Sunday, April 19, 2009
When I think I am working hard, my body thinks it is hardly working! I admit, I eat things I really shouldn't one day a week, but I can't go the rest of my life without the things I love.
I got on the scale this morning expecting a surprise and boy did I get one! I gained three pounds. Three pounds! It has taken months for me to lose those three pounds and here they are again. Just like a bad penny, turning up when you least expect it! I'm not saying I do everything right, but I work my tail off when I eat a brownie or have ice cream. I have changed to the imitation ice cream and only eat a cup at a time and although that is so much better than I would have done last year, it is not good enough any more. I am changing my weight tracker to show what I have left to lose because I am sick of seeing the weight go up and down. I am starting to wonder what is wrong with me. I have been getting so many compliments, I guess I let it go to my head and started thinking that maybe I don't need to lose any more weight. But the point is, I WANT to lose more weight.

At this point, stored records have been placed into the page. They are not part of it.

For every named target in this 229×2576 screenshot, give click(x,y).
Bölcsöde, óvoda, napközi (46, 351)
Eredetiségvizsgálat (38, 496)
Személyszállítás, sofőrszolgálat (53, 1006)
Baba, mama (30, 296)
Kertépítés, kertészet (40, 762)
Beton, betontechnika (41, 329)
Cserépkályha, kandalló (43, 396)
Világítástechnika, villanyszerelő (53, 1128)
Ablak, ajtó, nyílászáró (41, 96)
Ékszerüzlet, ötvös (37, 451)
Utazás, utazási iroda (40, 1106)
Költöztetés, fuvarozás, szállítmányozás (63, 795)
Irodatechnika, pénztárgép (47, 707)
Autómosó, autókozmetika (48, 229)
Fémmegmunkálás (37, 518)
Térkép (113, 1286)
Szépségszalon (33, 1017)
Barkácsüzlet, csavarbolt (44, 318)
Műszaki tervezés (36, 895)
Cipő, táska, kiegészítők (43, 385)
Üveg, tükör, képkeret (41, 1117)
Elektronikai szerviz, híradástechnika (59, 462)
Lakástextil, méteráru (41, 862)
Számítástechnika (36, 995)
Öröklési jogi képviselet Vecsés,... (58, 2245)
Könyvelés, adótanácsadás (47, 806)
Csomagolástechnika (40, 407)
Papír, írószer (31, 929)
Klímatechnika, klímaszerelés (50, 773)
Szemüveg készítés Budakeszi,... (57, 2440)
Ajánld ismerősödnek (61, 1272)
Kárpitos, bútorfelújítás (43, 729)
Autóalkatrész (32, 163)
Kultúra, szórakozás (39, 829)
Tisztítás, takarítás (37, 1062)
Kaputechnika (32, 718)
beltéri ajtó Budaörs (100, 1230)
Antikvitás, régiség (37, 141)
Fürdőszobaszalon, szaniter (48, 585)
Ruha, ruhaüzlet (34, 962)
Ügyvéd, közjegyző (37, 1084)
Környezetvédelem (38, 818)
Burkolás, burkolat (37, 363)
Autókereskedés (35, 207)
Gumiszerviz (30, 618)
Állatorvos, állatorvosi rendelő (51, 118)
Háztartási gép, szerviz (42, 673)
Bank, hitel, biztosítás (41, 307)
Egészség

I don't think I have set my goal weight too low. I'm only 5'4". So what if I am 60, that shouldn't make a difference. I know I can do this and I am going to keep trying. I am only writing this because I was startled this morning and I don't want it to go any further. So, instead of today being my "cheat" day, I am sticking with my fruits, vegetables and Lean Cuisine. I will not add any sweets until I get this weigh increase back under control.
It can be done, I WILL reach my goal!